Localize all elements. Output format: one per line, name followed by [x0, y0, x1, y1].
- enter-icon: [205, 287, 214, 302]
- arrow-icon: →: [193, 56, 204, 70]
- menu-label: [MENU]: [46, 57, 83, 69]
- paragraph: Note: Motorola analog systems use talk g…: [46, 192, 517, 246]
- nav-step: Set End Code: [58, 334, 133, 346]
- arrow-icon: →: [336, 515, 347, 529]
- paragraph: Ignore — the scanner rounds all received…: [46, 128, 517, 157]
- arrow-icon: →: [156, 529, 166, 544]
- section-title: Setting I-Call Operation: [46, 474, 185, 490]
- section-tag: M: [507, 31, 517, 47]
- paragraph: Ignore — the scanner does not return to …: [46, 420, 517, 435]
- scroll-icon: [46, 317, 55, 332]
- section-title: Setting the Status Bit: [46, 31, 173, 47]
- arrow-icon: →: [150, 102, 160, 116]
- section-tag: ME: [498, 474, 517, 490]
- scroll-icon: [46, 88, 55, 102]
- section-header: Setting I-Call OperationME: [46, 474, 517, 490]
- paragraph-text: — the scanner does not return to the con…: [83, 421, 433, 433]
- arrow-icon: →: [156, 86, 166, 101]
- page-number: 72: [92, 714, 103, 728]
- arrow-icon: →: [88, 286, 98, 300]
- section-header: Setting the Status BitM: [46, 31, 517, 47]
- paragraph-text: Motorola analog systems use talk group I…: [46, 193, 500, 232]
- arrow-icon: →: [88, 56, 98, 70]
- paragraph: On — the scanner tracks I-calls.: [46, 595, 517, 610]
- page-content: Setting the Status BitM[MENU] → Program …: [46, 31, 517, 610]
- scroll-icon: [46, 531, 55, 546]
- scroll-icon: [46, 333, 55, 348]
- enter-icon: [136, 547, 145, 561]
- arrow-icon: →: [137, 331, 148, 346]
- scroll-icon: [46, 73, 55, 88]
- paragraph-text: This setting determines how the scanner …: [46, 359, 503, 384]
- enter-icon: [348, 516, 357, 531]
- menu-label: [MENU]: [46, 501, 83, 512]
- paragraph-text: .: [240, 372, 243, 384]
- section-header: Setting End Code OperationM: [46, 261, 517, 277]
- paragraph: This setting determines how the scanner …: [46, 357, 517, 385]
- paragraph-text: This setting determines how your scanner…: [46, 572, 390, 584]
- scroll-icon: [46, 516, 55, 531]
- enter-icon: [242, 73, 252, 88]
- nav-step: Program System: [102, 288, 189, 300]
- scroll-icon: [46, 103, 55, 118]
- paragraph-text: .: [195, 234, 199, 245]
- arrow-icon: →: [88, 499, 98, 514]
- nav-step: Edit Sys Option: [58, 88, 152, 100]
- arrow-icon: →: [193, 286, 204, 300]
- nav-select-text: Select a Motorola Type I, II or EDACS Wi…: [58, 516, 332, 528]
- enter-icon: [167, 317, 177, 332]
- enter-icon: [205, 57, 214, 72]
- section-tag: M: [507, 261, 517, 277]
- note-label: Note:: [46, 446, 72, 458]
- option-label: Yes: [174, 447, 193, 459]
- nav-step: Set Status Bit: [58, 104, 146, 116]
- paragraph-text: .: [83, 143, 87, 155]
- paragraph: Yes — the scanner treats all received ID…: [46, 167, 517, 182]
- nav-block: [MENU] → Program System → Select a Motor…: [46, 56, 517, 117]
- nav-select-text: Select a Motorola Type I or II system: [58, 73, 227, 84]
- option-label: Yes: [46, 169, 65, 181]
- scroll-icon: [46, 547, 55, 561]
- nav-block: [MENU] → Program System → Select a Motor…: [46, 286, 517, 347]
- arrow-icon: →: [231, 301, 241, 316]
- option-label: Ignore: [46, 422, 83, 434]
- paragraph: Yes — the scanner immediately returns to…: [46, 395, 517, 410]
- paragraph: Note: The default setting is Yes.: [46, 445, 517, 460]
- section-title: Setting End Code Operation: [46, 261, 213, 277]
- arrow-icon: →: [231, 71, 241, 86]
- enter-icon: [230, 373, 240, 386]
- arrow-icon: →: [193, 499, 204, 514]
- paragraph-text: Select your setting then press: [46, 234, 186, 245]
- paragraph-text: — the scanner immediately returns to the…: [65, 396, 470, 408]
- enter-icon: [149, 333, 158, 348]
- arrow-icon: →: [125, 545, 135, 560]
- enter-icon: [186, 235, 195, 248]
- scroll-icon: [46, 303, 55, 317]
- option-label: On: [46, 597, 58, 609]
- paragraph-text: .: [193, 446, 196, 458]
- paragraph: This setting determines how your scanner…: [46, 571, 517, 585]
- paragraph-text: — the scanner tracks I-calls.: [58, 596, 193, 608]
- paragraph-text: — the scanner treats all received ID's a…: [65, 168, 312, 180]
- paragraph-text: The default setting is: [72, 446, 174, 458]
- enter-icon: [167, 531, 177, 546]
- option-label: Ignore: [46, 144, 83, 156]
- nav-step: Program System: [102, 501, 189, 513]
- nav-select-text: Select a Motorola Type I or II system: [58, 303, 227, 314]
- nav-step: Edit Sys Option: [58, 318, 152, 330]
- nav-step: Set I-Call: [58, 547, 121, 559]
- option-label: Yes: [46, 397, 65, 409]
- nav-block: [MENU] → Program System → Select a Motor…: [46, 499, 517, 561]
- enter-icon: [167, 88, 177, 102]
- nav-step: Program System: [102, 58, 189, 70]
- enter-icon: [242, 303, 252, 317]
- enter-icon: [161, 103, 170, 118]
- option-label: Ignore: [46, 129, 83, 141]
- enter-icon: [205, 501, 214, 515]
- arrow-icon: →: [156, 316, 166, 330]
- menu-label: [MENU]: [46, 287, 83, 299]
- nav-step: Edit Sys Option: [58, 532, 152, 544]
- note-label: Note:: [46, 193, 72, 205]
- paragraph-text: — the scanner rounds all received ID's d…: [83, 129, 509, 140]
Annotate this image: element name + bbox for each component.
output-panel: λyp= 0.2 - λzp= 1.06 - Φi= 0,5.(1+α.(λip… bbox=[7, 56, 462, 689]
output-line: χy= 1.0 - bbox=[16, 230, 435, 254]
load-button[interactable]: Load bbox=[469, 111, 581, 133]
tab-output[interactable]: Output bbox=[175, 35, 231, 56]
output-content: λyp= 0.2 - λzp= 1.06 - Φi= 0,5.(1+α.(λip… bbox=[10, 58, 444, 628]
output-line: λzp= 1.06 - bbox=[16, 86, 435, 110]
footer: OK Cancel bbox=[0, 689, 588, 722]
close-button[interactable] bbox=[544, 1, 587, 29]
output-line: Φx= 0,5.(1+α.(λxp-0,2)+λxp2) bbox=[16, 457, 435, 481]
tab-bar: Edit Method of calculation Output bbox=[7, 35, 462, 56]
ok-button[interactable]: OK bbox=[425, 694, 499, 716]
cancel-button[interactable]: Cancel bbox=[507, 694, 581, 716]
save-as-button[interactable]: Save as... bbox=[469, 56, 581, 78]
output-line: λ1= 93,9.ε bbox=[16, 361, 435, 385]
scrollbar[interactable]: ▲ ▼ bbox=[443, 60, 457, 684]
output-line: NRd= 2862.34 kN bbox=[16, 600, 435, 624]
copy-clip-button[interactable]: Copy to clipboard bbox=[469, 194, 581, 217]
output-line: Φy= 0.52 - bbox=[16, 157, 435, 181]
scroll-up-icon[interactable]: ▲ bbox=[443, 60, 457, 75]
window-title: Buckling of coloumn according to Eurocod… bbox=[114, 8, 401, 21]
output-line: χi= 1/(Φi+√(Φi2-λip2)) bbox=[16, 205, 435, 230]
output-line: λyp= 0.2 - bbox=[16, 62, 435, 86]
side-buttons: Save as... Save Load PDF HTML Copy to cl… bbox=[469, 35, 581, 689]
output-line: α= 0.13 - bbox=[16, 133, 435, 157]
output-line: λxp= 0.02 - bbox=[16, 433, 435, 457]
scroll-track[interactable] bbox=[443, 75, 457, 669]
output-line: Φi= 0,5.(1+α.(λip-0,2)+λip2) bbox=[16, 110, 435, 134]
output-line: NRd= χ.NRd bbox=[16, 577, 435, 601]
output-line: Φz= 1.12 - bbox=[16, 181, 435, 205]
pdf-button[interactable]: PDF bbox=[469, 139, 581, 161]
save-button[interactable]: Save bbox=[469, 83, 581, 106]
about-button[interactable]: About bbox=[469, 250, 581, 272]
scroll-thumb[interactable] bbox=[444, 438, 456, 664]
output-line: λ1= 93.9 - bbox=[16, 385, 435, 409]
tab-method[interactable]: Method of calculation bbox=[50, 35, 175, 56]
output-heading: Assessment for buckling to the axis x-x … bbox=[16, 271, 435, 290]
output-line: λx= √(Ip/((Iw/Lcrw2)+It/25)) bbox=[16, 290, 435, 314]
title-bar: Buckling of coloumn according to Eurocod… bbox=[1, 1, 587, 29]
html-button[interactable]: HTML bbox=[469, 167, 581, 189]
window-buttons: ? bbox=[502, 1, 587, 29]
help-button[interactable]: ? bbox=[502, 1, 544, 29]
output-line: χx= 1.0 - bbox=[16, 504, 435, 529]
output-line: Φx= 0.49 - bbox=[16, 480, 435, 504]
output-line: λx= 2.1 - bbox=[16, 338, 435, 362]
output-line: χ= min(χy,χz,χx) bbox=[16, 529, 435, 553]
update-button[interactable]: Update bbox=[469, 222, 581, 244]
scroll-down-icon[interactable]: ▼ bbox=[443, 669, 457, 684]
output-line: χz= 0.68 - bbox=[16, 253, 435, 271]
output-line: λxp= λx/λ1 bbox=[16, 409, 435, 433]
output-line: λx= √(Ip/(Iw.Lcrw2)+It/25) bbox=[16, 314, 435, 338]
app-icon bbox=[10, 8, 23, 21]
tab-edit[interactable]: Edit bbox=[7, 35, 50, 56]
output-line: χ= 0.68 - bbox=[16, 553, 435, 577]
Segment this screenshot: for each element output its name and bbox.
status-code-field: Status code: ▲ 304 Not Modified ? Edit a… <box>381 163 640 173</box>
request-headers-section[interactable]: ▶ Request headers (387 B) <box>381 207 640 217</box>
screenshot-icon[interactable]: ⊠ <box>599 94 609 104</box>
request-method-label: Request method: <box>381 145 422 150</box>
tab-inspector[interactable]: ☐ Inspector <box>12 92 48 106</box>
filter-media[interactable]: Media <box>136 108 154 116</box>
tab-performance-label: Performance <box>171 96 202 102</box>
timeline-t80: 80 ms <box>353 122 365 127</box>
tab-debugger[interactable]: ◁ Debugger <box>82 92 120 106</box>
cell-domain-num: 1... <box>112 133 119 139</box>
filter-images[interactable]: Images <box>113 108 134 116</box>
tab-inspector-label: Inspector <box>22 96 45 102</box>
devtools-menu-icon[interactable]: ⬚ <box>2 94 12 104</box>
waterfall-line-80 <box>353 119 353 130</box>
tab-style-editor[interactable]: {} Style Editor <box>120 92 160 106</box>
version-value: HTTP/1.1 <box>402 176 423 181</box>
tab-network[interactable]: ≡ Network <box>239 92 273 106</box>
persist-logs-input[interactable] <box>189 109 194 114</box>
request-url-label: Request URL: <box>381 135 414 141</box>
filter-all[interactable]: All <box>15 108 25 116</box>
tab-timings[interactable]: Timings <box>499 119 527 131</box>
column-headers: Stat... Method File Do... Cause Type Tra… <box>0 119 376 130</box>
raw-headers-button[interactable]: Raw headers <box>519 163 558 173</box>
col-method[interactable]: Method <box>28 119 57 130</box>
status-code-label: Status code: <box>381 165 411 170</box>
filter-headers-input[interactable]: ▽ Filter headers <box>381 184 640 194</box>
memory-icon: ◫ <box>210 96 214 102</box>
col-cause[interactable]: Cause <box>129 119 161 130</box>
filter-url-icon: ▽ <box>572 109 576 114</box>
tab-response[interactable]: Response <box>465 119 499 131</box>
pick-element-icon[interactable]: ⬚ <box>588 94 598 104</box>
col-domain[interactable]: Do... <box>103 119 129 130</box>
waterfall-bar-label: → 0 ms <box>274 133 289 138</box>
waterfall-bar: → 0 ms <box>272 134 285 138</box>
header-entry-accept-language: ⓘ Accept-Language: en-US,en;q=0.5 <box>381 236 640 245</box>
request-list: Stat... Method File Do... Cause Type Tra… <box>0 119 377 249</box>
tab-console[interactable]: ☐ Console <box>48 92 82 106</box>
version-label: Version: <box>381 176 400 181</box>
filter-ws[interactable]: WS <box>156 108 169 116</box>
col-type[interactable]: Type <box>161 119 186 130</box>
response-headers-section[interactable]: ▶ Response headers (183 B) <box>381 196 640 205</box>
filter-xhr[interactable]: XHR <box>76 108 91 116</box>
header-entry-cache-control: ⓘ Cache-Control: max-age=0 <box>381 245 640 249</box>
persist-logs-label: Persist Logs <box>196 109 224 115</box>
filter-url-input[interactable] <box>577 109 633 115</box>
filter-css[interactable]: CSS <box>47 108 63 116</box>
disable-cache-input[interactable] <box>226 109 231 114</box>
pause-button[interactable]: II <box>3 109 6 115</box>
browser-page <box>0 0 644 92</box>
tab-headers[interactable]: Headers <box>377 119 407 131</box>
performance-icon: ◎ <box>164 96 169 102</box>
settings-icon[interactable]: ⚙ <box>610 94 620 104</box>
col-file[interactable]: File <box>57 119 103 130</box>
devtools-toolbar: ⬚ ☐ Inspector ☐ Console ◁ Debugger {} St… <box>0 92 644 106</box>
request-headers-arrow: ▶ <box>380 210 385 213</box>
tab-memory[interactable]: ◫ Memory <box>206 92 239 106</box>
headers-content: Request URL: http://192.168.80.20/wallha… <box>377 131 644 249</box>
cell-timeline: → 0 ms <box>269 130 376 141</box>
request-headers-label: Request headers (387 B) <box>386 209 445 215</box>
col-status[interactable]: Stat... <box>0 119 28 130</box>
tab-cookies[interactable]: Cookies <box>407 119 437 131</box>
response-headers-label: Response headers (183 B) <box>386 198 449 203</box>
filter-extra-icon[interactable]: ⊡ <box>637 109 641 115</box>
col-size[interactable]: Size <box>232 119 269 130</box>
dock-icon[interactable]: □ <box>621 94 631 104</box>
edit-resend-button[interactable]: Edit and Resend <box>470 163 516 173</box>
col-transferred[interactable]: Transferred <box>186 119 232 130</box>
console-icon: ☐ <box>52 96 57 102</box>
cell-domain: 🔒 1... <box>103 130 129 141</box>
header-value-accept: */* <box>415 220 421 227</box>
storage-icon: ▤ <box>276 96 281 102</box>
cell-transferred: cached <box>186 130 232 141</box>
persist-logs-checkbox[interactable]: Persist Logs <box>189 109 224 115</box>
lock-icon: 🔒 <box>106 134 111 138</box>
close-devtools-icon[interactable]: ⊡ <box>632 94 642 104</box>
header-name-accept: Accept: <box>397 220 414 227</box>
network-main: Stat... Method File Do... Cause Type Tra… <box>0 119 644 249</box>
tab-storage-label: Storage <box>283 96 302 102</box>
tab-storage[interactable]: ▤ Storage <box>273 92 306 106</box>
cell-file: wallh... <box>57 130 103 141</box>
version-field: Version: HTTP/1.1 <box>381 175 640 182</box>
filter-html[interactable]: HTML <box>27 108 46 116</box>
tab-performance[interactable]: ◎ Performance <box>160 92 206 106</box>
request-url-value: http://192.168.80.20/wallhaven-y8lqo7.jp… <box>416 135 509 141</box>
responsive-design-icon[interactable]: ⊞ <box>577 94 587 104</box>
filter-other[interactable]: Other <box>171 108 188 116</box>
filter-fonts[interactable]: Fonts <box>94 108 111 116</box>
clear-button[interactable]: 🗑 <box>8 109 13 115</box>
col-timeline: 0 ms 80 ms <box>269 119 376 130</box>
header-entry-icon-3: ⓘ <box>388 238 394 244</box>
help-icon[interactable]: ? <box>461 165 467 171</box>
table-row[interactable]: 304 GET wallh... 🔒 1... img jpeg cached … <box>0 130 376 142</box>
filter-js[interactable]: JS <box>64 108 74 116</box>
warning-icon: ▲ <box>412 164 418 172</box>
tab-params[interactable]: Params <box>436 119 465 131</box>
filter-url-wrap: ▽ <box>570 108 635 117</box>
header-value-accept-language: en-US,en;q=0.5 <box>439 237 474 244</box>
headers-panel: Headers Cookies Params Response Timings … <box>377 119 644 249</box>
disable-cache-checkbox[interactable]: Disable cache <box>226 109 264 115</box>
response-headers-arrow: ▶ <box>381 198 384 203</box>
========================================================================
§ WHAT IS EXPECTED: What lines hold the string "close"? Pick them out of the data.

§ RESULT:
close-button[interactable] bbox=[544, 1, 587, 29]
close-devtools-icon[interactable]: ⊡ <box>632 94 642 104</box>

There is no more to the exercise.